Prolog

بِسْمِ اللَّهِ الرَّحْمَنِ الرَّحِيمِ

• Update setiap hari Sabtu •

***

Suasana panti gaduh seperti biasanya. Anak-anak bermain kejar-kejaran di halaman, sementara yang sudah menginjak usia remaja mengawasi adik-adiknya dari jauh.

Rumaisha, gadis kecil paling pendiam di panti itu hanya bisa duduk di depan pintu. Kedua tangannya mendekap boneka kelinci yang sudah lusuh dengan mata yang lurus memandang ke depan—ke arah teman-temannya.

"Rumai! Mai!"

Namanya Wildan. Laki-laki itu sudah seperti abangnya di panti ini. Bukan berarti mereka yang jauh di atas umurnya tidak ia anggap abang dan teteh. Tetapi, hanya Wildan yang bisa sedekat ini dengan Rumaisha.

Tidak ada yang tahan bermain dengan gadis kecil pendiam dan lugu sepertinya. Yang suka berkhayal akan memiliki masa depan yang indah dan hidup bahagia, di saat anak-anak lain hanya hidup mengikuti 'alur Tuhan' yang sudah ditentukan serta keinginan tertingginya hanya 'yang penting bisa diadopsi dan memiliki keluarga. Itu juga sudah bahagia, Mai kecil'.

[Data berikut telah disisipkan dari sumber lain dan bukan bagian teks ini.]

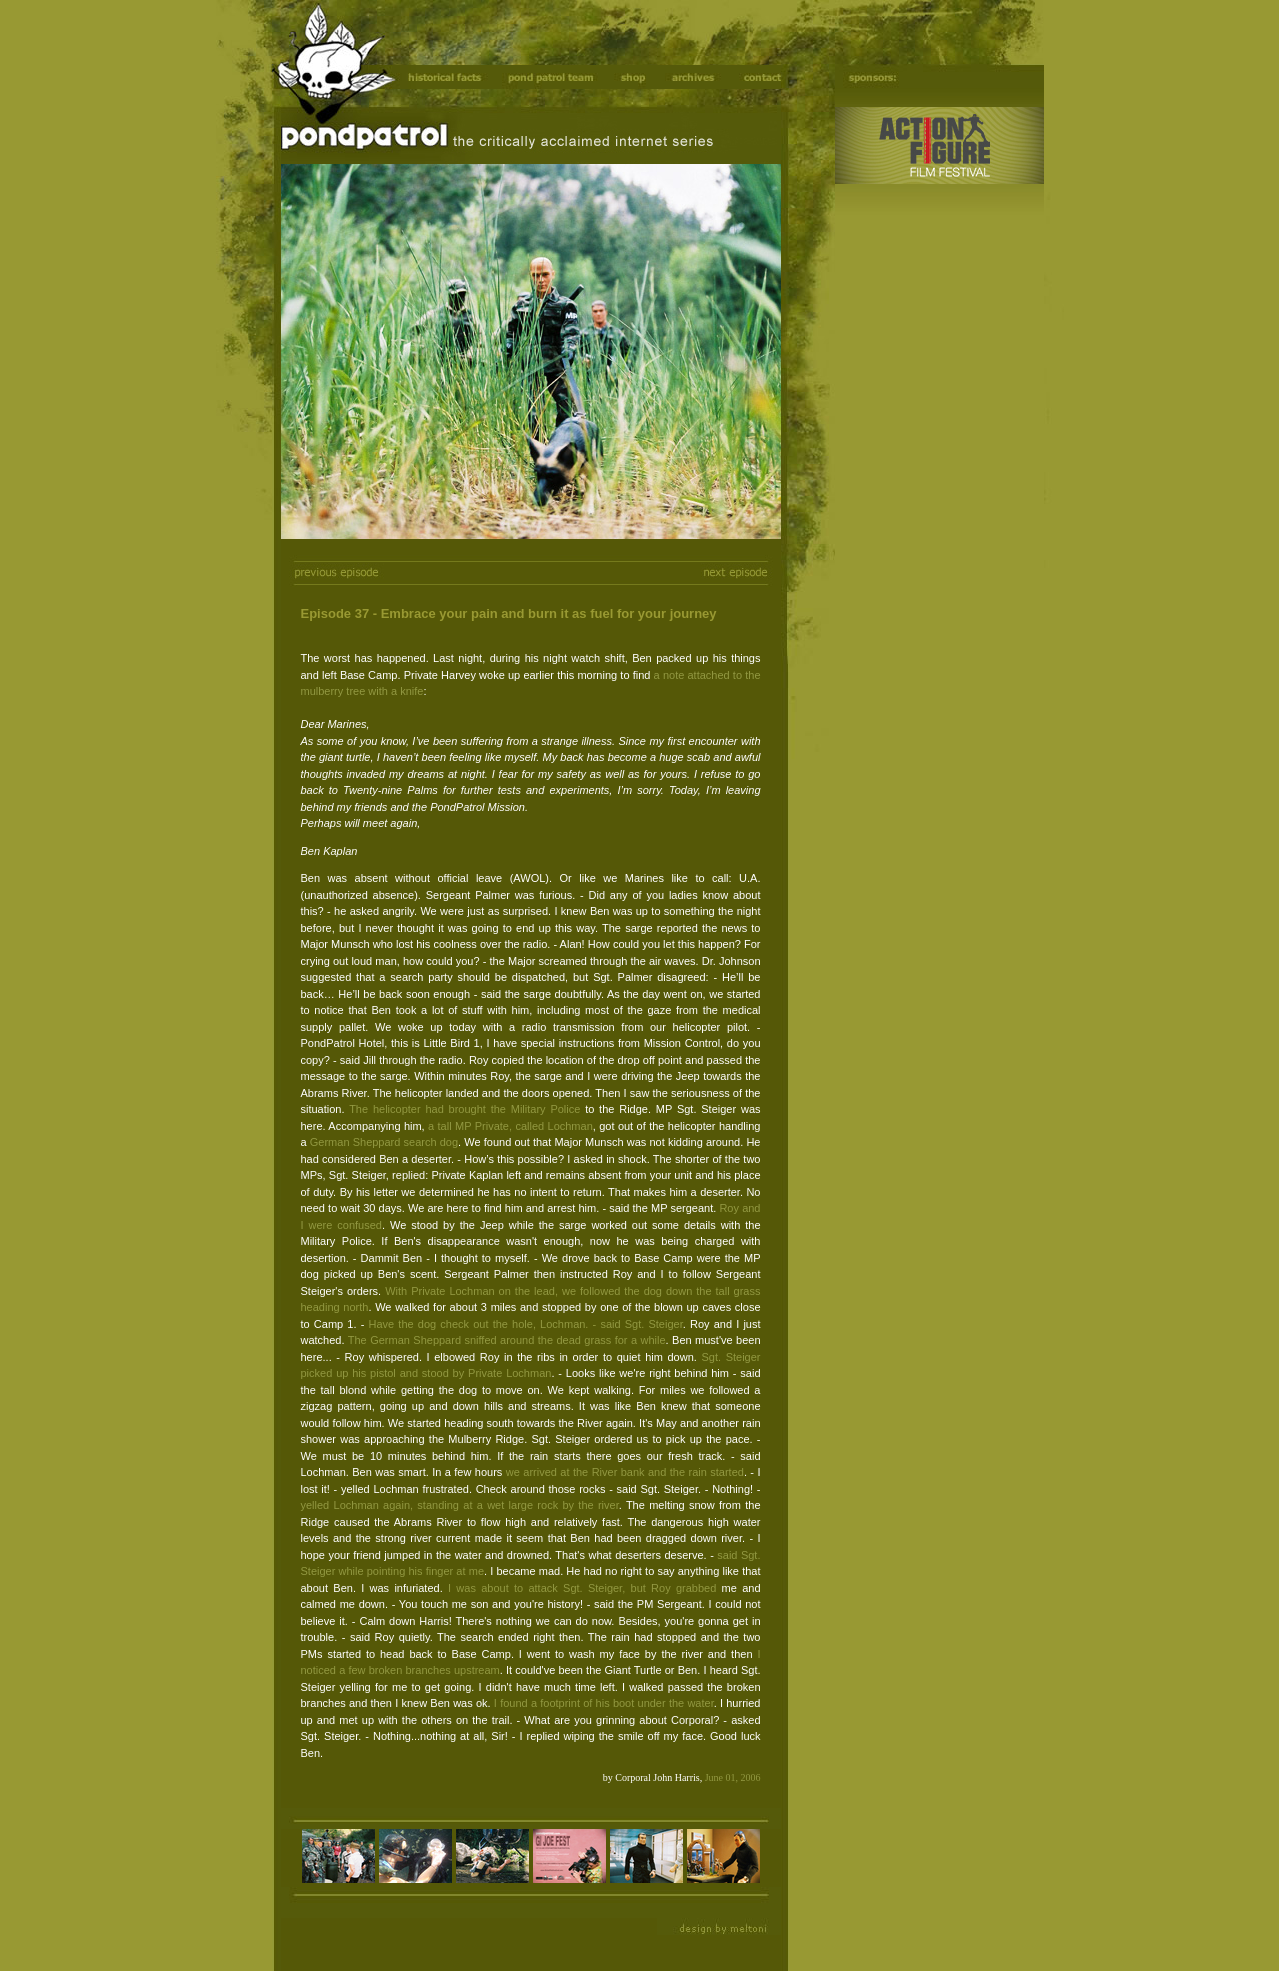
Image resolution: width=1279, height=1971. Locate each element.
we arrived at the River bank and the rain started (625, 1472)
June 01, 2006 (733, 1777)
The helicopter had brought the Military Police (464, 1109)
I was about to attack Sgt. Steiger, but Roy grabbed (582, 1588)
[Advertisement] (929, 530)
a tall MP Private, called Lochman (510, 1126)
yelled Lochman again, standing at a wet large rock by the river (460, 1505)
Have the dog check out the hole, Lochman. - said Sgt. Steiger (526, 1324)
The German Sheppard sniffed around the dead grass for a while (507, 1340)
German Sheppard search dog (384, 1142)
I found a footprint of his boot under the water (604, 1703)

"Kamu dipanggil ibu, Mai," bisiknya pelan, supaya tidak terdengar oleh orang lain.

Yang dimaksud ibu di sini adalah pemilik panti, ibu Yeyen. Siapapun yang dipanggil oleh ibu, berarti ada hal penting di dalamnya.

"Aku, bang?"

Wildan mengangguk. "Iya, kamu. Mau abang temani?"

Rumaisah mengangguk pelan.

Dengan takut-takut, gadis kecil itu berjalan mengekori Wildan. Sementara pelukan boneka kelincinya tidak pernah terlepas.

"Masuk, Mai. Abang yakin ibu bawa kabar bahagia untuk kamu," ucap Wildan sungguh-sungguh. Matanya memberi sorot keyakinan, sembari membuka pintu ruang tamu. Setelahnya, laki-laki berumur 14 tahun itu meninggalkan Rumaisha sendiri di depan pintu.

"Rumai!" panggil Yeyen, ibu panti. "Cepat ke sini!" perintahnya pelan namun penuh penekanan.

Langkah kaki Rumaisha berjalan perlahan, menapaki ubin dengan gemetar. Takut-takut ia berdiri di sebelah ibu pantinya.

"Nah, bapak ibu. Ini salah satu anak kami yang paling penurut. Rumai, perkenalkan dirimu, Sayang," pinta Yeyen lembut.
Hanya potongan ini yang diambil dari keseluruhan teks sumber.